Everything in the listing except the pictures should be written out exactly.

-------------------------

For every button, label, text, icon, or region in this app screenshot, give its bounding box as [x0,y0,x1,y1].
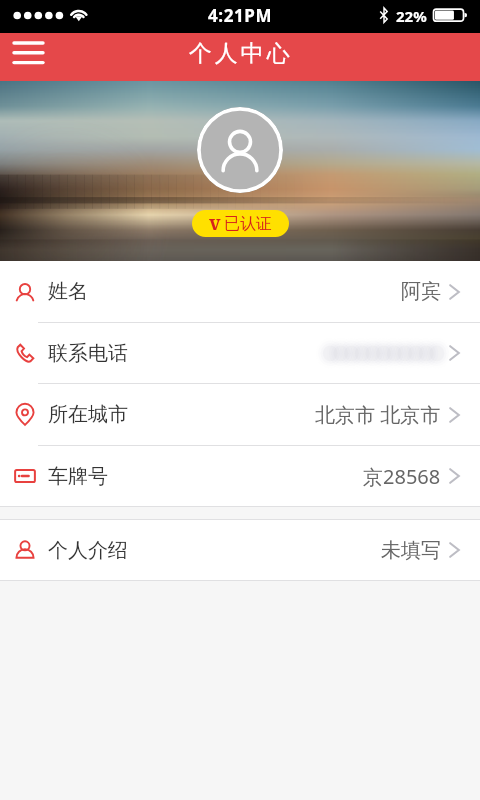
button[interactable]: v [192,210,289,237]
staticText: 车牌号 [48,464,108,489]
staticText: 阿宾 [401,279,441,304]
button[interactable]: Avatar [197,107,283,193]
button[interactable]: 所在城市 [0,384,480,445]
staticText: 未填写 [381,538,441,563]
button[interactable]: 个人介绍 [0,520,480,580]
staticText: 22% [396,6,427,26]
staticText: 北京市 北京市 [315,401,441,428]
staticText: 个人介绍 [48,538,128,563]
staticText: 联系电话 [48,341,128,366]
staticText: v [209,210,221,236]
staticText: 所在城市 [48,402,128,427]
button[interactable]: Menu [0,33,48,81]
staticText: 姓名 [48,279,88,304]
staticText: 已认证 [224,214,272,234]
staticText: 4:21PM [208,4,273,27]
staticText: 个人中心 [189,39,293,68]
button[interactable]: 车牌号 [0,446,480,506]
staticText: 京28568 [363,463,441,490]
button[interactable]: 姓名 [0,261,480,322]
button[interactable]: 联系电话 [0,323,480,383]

-------------------------

→ EXERCISE RESPONSE:
For every button, label, text, icon, or region in this app screenshot, give its bounding box as [x0,y0,x1,y1].
button[interactable]: v [192,210,289,237]
staticText: 车牌号 [48,464,108,489]
staticText: 阿宾 [401,279,441,304]
button[interactable]: Avatar [197,107,283,193]
button[interactable]: 所在城市 [0,384,480,445]
staticText: 未填写 [381,538,441,563]
button[interactable]: 个人介绍 [0,520,480,580]
staticText: 22% [396,6,427,26]
staticText: 北京市 北京市 [315,401,441,428]
staticText: 个人介绍 [48,538,128,563]
staticText: 联系电话 [48,341,128,366]
staticText: v [209,210,221,236]
staticText: 所在城市 [48,402,128,427]
button[interactable]: Menu [0,33,48,81]
staticText: 姓名 [48,279,88,304]
staticText: 已认证 [224,214,272,234]
staticText: 4:21PM [208,4,273,27]
staticText: 个人中心 [189,39,293,68]
button[interactable]: 车牌号 [0,446,480,506]
staticText: 京28568 [363,463,441,490]
button[interactable]: 姓名 [0,261,480,322]
button[interactable]: 联系电话 [0,323,480,383]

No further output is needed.